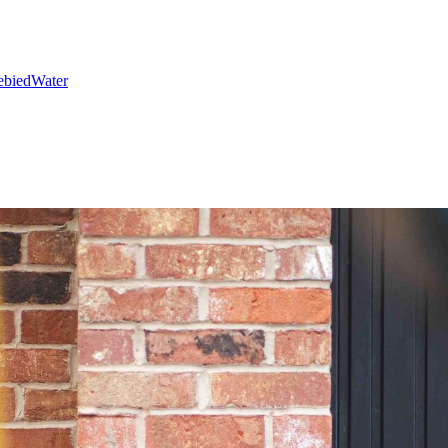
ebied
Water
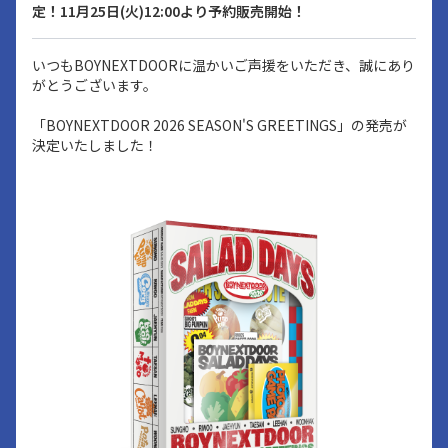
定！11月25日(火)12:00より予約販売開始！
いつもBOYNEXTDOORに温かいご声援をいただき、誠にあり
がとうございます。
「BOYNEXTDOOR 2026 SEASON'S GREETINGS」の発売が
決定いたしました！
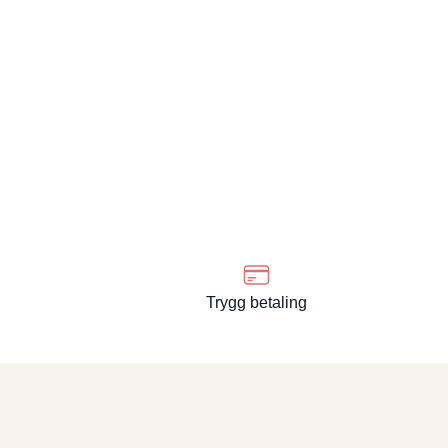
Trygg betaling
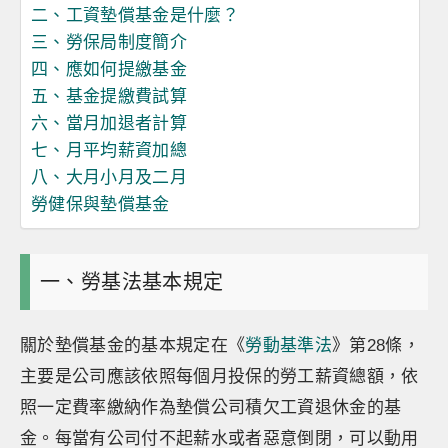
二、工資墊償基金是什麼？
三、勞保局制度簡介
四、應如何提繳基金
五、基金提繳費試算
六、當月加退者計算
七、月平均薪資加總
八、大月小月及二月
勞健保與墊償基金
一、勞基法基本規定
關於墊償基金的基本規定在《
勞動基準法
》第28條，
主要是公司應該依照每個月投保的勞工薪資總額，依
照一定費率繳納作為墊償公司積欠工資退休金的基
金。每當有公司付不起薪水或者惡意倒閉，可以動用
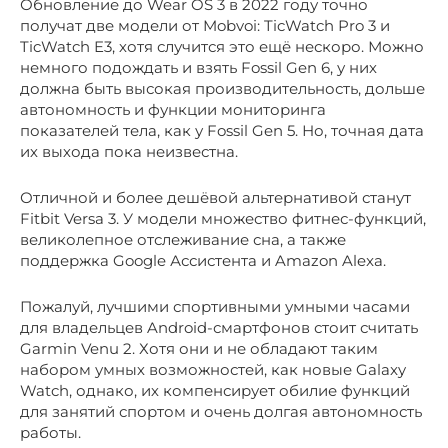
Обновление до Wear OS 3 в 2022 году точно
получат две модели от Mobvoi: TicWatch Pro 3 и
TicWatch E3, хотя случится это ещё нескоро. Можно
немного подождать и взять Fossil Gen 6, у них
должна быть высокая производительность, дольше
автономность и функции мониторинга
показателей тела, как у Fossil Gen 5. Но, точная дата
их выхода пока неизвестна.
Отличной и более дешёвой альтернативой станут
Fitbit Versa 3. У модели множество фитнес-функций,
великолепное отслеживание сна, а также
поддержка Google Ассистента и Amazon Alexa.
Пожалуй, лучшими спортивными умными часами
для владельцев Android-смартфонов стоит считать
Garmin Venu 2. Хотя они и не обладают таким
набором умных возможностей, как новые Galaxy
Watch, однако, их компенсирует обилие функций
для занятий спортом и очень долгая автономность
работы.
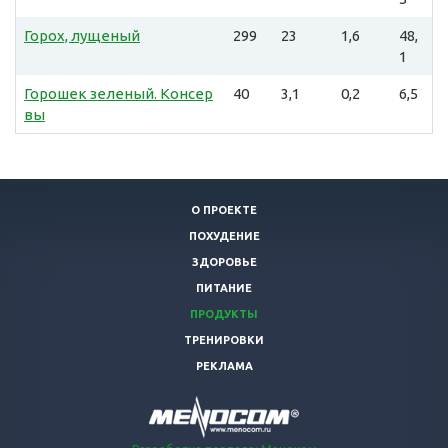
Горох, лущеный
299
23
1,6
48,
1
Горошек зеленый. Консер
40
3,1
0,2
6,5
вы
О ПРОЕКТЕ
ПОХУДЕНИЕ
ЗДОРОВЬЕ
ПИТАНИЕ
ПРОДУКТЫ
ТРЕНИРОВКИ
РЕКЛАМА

> [THE TASK] Reproduce the entries above exactly, but only the lines between the line holding "Fitbit Versa 3." and the line holding "набором умных возможностей, как новые Galaxy", inclusive.

> [RESPONSE FOR THIS EXERCISE]
Fitbit Versa 3. У модели множество фитнес-функций,
великолепное отслеживание сна, а также
поддержка Google Ассистента и Amazon Alexa.
Пожалуй, лучшими спортивными умными часами
для владельцев Android-смартфонов стоит считать
Garmin Venu 2. Хотя они и не обладают таким
набором умных возможностей, как новые Galaxy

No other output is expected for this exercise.